(Beginning of Supplied entries)

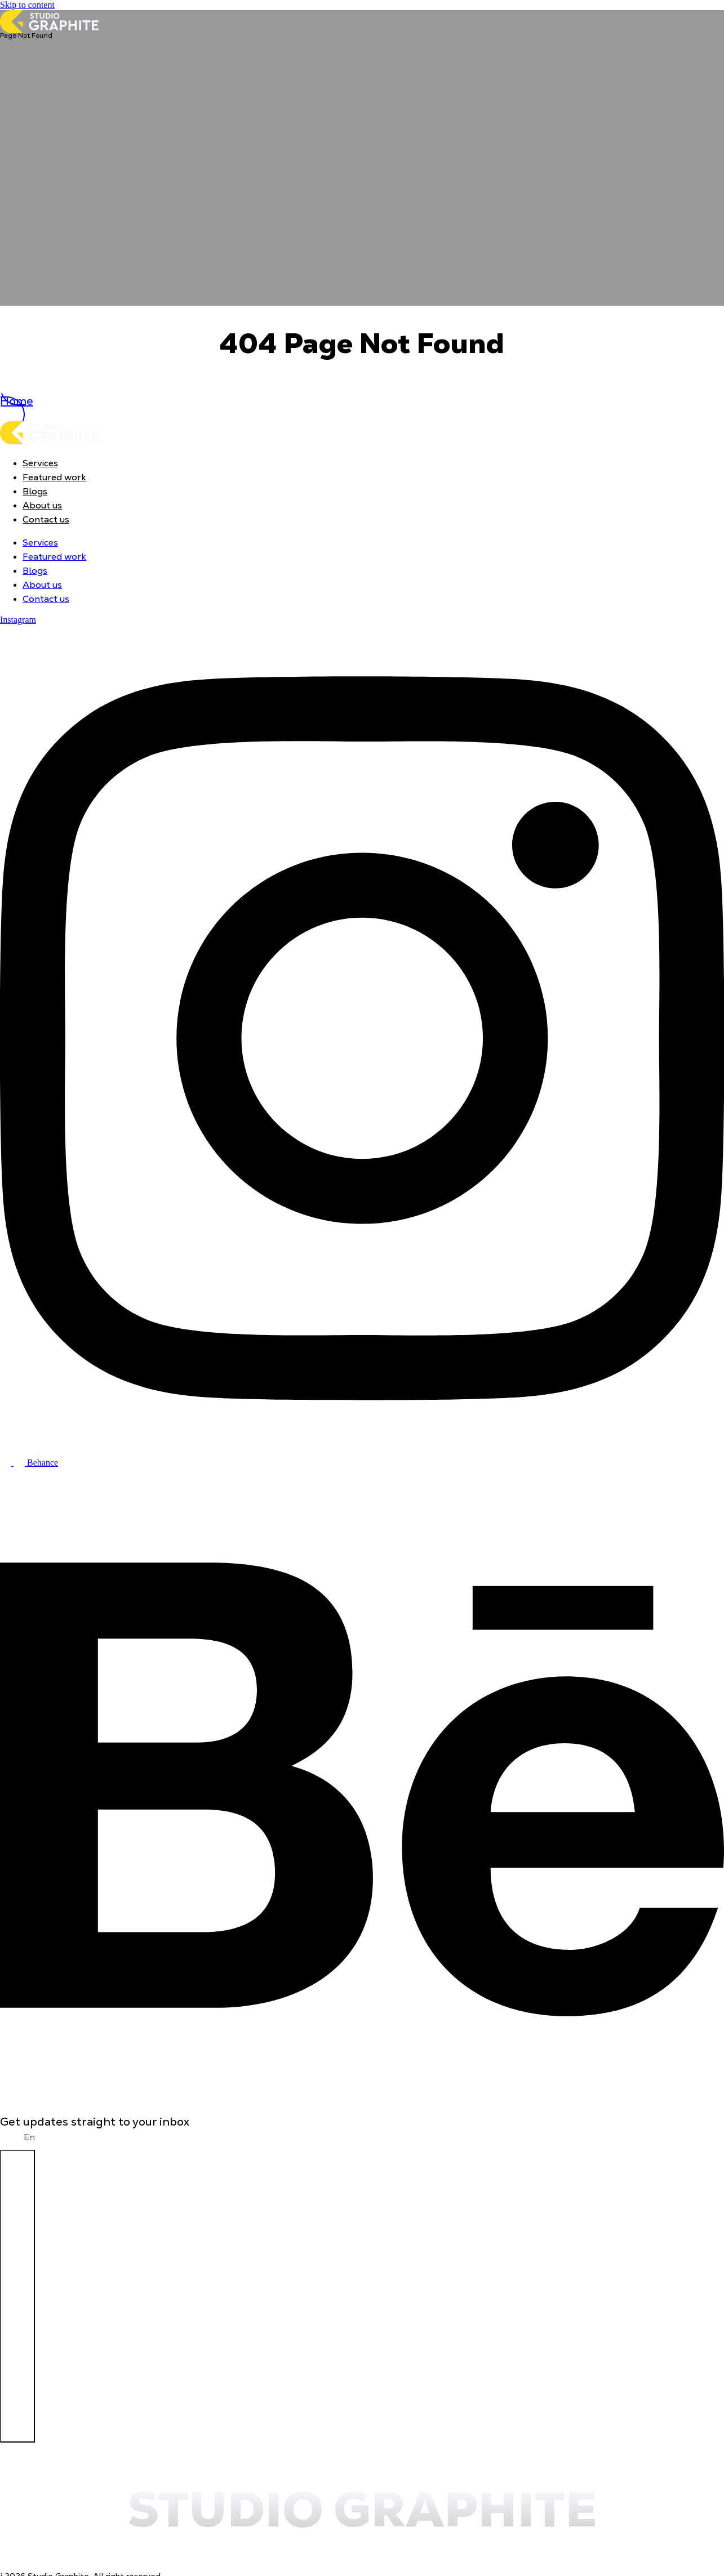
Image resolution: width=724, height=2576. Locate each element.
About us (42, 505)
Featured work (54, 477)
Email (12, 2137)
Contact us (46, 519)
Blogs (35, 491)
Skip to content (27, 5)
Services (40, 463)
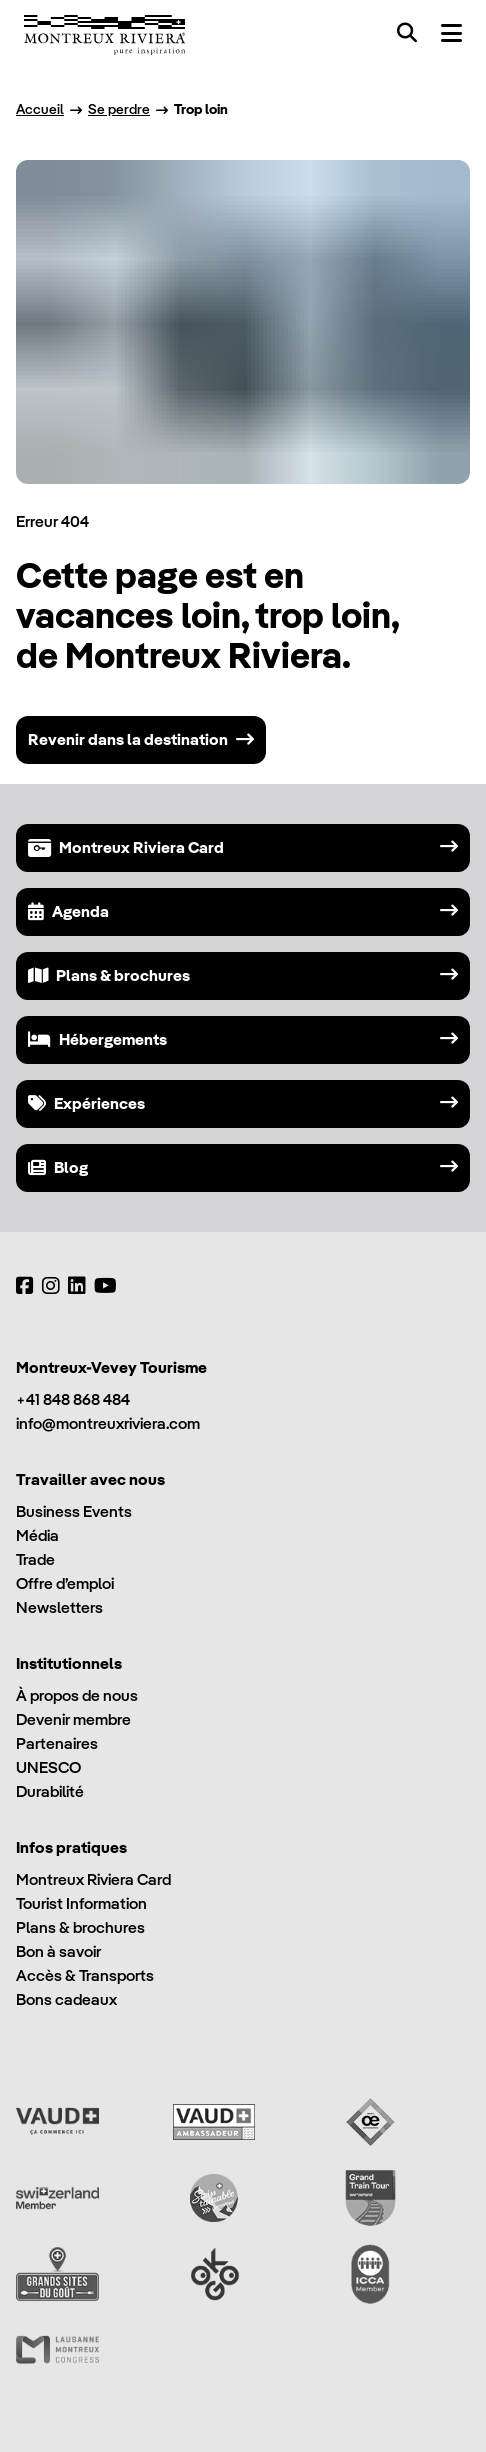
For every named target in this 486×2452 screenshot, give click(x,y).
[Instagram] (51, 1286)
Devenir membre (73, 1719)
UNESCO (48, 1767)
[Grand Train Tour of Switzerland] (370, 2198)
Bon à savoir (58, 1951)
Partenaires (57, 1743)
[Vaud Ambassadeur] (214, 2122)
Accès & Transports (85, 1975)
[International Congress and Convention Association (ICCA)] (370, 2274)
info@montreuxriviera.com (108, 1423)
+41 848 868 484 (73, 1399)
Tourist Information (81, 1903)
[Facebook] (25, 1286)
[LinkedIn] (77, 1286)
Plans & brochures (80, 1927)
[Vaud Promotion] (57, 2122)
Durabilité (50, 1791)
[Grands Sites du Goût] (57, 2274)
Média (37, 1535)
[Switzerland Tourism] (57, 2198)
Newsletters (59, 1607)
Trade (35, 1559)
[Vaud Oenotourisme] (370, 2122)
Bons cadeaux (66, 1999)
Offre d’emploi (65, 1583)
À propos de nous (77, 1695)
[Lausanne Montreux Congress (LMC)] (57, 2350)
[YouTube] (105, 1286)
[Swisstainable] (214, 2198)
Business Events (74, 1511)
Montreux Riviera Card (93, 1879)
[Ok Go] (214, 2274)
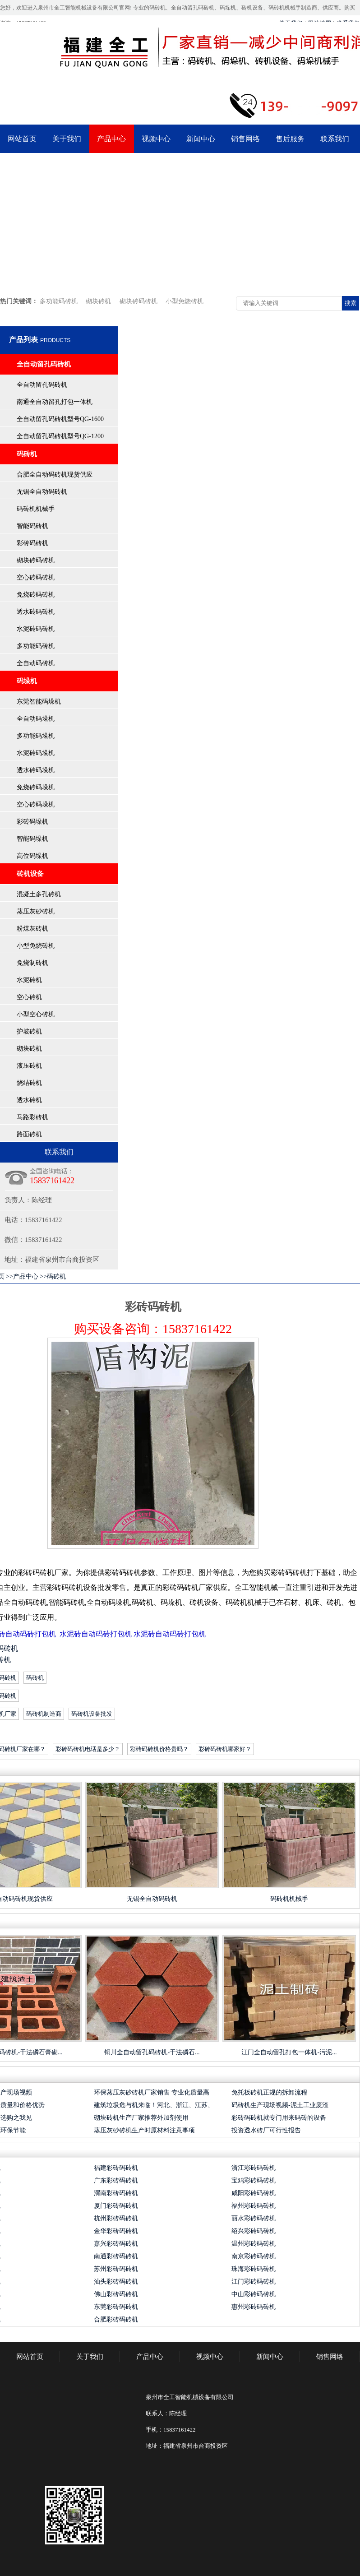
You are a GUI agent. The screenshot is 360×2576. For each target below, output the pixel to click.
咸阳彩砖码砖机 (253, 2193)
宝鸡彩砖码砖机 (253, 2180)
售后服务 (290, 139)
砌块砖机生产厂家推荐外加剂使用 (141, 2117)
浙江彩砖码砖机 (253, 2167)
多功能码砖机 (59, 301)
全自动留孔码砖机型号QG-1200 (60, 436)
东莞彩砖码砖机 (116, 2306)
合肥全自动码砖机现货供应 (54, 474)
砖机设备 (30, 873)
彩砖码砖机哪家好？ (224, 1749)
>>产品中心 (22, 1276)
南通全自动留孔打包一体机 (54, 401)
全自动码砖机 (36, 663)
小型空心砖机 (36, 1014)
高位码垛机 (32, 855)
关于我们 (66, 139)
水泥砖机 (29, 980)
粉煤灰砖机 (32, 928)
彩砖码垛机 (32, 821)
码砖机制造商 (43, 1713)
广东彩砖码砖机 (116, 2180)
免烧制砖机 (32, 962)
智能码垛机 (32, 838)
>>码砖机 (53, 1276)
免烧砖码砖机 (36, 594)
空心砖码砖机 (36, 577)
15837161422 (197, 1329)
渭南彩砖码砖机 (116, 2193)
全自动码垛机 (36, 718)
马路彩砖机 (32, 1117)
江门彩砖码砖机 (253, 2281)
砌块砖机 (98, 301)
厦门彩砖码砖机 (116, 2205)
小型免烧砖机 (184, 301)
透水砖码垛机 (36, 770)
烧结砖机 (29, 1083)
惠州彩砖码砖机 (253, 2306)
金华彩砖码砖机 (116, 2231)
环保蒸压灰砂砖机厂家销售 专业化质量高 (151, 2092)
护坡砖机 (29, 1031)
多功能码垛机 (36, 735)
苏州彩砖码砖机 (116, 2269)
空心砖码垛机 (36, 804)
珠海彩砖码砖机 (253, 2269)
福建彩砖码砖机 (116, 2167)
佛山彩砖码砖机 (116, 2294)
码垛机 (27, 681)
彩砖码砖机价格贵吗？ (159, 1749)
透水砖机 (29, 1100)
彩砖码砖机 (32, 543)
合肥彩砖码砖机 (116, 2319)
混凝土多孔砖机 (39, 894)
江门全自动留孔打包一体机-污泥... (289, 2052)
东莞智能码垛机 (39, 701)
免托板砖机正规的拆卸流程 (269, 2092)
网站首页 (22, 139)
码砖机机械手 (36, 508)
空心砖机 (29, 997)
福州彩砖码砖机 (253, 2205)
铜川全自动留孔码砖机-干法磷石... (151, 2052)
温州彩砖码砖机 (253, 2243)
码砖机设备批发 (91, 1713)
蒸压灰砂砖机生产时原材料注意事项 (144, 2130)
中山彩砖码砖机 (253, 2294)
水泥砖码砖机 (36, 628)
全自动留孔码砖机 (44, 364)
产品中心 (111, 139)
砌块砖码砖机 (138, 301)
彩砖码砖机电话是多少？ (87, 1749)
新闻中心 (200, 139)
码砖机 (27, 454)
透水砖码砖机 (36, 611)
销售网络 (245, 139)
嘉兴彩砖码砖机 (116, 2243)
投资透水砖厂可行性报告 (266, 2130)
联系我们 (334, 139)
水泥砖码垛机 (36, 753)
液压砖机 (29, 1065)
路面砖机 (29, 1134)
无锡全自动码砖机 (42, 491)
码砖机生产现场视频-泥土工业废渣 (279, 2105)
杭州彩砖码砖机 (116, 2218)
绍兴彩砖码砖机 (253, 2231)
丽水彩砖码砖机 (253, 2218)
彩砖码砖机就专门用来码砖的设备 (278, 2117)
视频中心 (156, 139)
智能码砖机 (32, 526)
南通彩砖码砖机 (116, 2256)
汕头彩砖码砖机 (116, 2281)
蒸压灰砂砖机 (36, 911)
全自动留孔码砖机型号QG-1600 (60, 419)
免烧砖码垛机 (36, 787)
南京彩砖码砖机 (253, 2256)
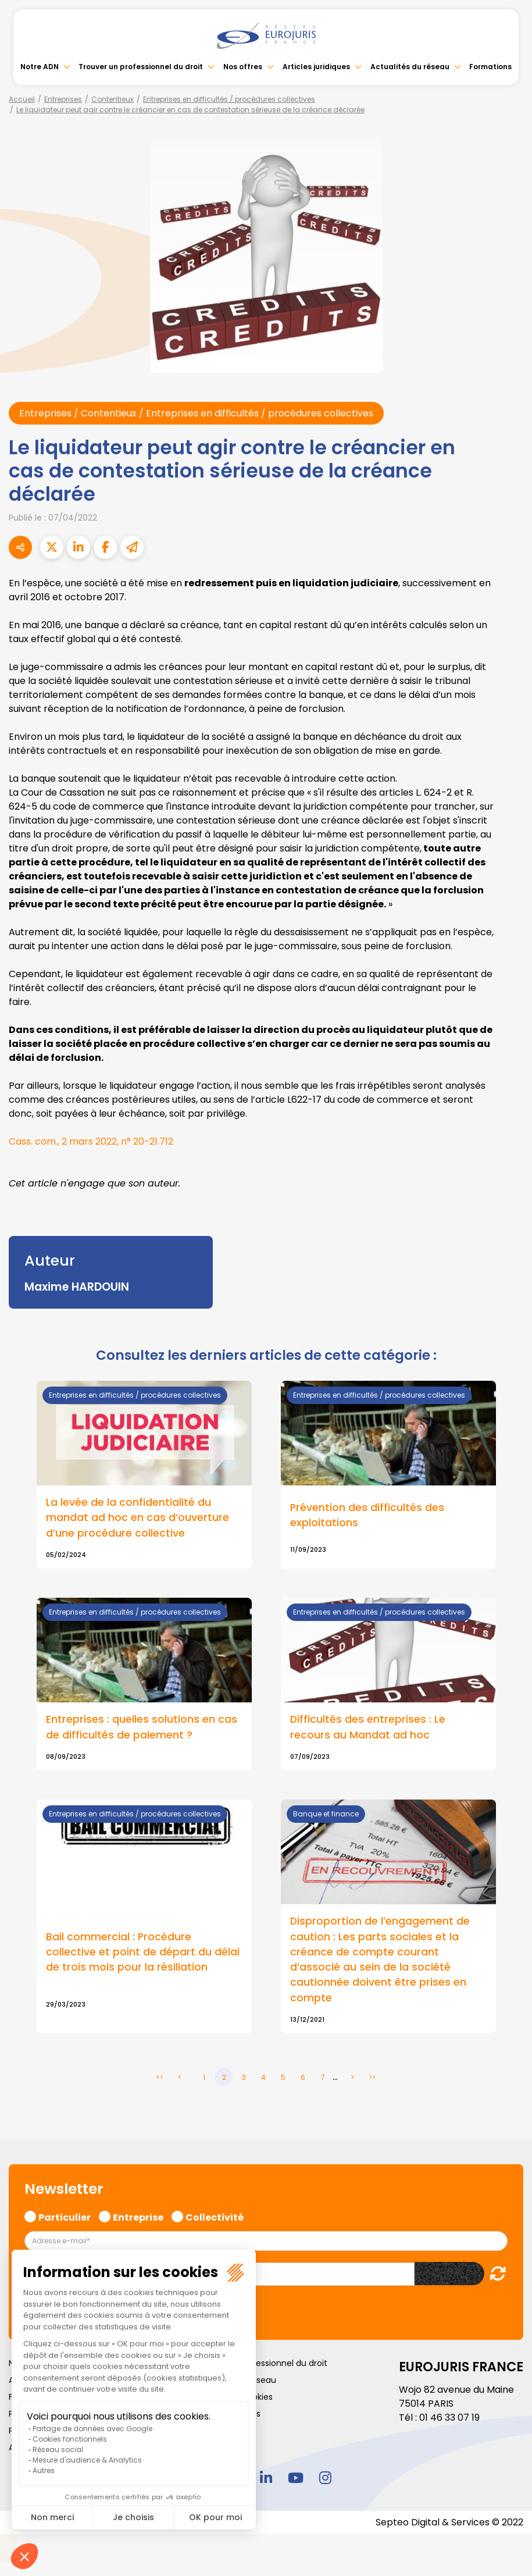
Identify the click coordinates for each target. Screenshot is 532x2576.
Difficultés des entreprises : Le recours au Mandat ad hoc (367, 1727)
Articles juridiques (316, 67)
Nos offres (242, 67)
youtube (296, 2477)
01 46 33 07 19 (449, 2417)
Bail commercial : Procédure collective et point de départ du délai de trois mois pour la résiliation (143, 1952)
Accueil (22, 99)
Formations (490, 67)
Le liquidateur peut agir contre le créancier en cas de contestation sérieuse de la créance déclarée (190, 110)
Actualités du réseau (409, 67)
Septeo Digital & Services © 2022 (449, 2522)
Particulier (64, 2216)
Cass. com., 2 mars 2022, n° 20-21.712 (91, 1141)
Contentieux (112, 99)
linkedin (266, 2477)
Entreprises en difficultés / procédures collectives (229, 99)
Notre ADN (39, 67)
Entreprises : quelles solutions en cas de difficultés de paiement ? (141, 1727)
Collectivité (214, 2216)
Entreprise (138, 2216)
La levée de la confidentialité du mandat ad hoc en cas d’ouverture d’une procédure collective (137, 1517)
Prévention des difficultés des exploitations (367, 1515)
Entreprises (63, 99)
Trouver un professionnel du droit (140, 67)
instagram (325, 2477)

(End of Supplied entries)

| Exercise |
Drop the pictures; return the lines above from the line containing "[Vaud Oenotourisme] (370, 2122)" to the line containing "浙江彩砖码砖机 (253, 2167)", both included, exactly.

| Reply |
[Vaud Oenotourisme] (370, 2122)
Bons cadeaux (66, 1999)
Offre d’emploi (65, 1583)
À propos de nous (77, 1695)
[Lausanne Montreux Congress (LMC)] (57, 2350)
[YouTube] (105, 1286)
[Swisstainable] (214, 2198)
Business Events (74, 1511)
Montreux Riviera Card (93, 1879)
[Ok Go] (214, 2274)
You are a GUI agent. The screenshot is 360×2576. For each target below, output the pixel to click.
咸阳彩砖码砖机 (253, 2193)
宝鸡彩砖码砖机 (253, 2180)
售后服务 (290, 139)
砌块砖机生产厂家推荐外加剂使用 (141, 2117)
浙江彩砖码砖机 (253, 2167)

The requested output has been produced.